Gut microbes affect human health, but there is still much to learn, in part because they’re not easy to collect. But researchers now report in ACS Nano that they have developed an ingestible capsule that in rat studies captured bacteria and other biological samples while passing through the gastrointestinal (GI) tract.
Currently, researchers obtain gut microbes by collecting stool samples or using techniques such as colonoscopy or endoscopy. However, stool samples can’t capture all the microorganisms in the upper GI tract, and they can’t keep microbes from different parts of the tract separate. Colonoscopy and endoscopy are invasive procedures, which deters some patients. Sarvesh Kumar Srivastava and colleagues wanted to avoid these drawbacks by designing a device that could be swallowed and then eliminated.

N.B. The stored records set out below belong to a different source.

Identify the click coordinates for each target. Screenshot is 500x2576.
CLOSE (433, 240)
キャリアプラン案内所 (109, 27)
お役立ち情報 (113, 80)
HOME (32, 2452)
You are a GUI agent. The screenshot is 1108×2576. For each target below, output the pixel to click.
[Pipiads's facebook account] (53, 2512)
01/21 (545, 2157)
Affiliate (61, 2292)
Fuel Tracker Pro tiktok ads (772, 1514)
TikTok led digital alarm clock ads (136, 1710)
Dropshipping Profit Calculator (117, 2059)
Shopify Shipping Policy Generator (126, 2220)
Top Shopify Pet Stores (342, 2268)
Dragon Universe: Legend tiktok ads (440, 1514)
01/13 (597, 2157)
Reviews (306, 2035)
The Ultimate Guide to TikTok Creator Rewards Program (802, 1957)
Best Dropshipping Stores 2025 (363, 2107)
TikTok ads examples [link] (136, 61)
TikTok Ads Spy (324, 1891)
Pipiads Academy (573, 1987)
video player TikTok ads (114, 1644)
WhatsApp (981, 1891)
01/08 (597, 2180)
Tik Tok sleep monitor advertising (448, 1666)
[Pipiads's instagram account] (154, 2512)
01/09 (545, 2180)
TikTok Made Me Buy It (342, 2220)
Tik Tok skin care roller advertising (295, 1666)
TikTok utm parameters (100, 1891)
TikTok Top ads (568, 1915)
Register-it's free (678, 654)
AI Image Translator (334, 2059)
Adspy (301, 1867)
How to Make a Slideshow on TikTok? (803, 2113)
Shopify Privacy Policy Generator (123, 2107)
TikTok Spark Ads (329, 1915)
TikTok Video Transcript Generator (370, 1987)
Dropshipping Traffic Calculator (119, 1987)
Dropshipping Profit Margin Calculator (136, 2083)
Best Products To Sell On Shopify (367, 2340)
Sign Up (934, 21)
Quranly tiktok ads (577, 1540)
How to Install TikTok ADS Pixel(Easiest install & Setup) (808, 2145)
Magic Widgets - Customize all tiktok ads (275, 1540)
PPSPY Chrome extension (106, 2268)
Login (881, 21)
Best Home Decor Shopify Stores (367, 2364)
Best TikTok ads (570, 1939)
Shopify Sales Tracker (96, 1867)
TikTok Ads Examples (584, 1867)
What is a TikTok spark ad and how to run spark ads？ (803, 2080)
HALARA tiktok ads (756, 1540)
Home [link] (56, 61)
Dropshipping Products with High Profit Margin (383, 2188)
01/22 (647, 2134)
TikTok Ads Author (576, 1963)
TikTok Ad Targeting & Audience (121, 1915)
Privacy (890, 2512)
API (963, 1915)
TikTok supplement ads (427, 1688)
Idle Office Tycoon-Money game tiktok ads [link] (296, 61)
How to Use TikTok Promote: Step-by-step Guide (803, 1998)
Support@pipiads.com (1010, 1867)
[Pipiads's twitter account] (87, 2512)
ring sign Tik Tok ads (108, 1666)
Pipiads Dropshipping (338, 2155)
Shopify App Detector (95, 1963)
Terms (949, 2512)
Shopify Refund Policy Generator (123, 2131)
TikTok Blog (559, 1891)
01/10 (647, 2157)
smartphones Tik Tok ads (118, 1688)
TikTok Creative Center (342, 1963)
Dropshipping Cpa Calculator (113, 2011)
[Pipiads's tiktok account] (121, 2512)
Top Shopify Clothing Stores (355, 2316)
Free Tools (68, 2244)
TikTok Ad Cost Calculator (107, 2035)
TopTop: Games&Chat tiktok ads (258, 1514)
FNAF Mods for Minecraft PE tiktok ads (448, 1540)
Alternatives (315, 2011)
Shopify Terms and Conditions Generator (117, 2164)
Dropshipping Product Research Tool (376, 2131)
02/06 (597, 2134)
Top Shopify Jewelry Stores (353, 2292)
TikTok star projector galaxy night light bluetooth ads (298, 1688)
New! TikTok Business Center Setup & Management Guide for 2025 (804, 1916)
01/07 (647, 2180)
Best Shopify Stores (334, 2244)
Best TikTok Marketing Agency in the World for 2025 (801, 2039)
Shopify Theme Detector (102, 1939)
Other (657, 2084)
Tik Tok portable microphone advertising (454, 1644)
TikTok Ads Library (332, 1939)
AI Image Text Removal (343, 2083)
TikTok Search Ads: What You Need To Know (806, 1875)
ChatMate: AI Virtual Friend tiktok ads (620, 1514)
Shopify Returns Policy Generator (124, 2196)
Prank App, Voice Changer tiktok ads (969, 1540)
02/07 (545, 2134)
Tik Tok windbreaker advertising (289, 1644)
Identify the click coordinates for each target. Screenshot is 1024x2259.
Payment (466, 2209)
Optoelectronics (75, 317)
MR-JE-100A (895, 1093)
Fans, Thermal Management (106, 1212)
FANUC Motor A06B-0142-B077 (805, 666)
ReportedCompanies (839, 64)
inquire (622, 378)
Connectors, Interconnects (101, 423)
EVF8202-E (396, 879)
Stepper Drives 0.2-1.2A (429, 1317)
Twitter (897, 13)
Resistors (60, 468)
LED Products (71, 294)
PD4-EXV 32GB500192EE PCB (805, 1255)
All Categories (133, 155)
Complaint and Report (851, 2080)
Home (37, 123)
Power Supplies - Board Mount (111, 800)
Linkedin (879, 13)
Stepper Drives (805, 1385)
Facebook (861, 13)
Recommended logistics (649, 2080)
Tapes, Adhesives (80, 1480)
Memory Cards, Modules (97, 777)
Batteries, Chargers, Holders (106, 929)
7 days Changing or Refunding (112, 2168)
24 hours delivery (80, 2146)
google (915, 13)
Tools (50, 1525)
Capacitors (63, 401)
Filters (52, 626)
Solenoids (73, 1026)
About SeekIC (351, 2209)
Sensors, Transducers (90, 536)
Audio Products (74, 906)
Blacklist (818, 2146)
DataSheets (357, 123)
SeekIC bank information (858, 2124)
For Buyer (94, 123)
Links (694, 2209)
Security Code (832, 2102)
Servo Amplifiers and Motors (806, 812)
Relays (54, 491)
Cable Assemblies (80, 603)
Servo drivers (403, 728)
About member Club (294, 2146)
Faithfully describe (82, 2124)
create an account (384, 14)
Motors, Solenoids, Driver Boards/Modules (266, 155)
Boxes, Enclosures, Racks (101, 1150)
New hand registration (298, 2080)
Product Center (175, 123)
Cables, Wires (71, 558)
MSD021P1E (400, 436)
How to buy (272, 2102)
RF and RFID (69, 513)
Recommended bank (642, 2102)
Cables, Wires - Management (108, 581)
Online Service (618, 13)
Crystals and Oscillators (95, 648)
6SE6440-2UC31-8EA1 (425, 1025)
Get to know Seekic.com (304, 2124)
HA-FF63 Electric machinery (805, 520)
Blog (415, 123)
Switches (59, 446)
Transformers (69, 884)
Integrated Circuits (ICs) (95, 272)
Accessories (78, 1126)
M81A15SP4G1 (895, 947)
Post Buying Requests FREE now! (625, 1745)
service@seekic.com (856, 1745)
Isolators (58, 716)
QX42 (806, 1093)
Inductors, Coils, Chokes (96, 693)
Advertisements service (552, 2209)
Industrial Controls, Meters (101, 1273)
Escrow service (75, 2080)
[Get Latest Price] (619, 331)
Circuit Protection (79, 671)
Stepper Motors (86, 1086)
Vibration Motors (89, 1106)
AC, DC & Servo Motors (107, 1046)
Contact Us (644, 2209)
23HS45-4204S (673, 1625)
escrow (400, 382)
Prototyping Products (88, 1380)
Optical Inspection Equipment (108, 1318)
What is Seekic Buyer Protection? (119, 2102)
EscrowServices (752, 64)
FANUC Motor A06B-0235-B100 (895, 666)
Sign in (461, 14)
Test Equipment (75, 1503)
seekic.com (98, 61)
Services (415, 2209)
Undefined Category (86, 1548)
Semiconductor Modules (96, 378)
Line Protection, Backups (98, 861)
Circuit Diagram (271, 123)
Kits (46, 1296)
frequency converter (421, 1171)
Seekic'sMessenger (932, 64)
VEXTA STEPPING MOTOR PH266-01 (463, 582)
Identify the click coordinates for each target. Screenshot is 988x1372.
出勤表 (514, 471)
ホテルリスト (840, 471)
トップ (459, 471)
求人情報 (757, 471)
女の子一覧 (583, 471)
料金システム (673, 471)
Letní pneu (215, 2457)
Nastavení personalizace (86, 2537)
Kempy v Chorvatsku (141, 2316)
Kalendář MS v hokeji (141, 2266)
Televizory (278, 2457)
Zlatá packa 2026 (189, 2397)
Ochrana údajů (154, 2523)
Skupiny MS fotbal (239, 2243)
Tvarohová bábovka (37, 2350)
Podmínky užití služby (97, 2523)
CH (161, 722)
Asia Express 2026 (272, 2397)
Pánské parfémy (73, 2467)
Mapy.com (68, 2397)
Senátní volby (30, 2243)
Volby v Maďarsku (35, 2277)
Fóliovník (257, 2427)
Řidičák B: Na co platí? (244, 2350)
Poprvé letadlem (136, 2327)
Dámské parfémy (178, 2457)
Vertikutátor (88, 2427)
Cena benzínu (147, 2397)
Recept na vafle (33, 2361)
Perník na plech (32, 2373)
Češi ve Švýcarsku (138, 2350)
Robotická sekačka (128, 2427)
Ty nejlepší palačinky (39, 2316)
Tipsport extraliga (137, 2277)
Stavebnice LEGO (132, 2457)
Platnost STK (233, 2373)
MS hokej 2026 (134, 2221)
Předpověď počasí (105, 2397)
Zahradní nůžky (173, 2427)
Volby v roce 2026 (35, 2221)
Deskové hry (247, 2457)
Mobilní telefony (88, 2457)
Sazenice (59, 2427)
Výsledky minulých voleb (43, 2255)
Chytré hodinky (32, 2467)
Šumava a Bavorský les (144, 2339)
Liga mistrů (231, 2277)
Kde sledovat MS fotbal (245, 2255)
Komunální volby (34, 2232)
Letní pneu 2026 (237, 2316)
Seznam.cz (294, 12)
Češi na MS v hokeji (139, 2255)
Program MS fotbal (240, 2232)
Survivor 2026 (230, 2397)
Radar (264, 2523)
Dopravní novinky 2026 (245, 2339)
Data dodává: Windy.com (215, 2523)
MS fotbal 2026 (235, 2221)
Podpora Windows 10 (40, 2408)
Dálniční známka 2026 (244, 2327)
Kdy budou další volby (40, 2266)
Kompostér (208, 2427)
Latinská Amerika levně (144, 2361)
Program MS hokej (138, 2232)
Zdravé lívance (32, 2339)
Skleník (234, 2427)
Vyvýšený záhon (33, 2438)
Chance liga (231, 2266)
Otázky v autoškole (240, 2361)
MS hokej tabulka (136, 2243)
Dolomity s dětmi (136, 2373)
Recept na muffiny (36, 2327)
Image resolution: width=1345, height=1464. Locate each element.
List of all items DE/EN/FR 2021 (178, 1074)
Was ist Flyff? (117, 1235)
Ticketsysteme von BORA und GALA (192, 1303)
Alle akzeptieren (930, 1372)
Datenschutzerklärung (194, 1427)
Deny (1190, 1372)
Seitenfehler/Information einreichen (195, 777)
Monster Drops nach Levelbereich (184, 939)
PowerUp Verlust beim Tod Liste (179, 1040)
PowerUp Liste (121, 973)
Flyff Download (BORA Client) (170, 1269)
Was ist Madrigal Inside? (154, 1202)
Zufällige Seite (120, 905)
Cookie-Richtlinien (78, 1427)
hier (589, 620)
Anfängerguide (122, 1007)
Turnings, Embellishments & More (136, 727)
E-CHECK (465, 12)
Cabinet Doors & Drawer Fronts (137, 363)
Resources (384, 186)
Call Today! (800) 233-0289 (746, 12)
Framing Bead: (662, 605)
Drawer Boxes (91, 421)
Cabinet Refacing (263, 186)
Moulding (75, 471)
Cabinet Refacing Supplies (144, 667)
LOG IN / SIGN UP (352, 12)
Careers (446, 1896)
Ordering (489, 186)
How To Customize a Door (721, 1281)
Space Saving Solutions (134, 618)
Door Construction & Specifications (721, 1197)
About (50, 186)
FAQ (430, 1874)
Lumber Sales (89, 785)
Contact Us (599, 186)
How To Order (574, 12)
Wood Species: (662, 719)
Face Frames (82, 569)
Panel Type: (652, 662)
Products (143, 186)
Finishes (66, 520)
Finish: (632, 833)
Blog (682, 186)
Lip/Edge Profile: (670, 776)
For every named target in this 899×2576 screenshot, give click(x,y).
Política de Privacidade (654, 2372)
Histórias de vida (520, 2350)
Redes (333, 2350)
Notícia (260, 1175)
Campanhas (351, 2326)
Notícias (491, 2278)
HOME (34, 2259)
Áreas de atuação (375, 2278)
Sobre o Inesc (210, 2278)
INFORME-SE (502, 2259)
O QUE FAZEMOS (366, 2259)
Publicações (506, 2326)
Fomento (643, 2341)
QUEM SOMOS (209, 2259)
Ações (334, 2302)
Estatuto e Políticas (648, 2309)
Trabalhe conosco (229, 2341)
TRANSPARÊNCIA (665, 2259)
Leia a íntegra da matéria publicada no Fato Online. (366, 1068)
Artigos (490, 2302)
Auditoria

The researchers developed a self-polymerizing reaction system of poly(ethylene glycol) diacrylate monomer, iron chloride and ascorbic acid — all loaded into tiny hollow cylinders. The cylindrical microdevices were packaged in miniature gelatin capsules, which were coated with a protective layer to prevent digestion in the stomach’s acidic environment. After they were fed to rats, the capsules remained protected in the stomach but disintegrated in the small intestine’s more-neutral pH, releasing the microdevices. Exposure to intestinal fluid caused the cylinders’ chemical cargo to polymerize, forming a hydrogel that trapped microbes and protein biomarkers in its surroundings, much like an instant snapshot of the intestine. The devices, which didn’t cause inflammation or toxicity, were then surgically removed — a step that the researchers say will be replaced by natural elimination in future. High-throughput sequencing studies showed that the bacterial population the devices captured closely resembled that of the gut. The researchers also demonstrated that these tiny cylinders could be triggered over a range of pH to deliver biologics, like insulin, to cells in a petri dish in the presence of intestinal mucus. This technology could advance understanding of host-microbiome interactions, providing insight into associated GI disease progression and paving the way for personalized gut therapies, the team says.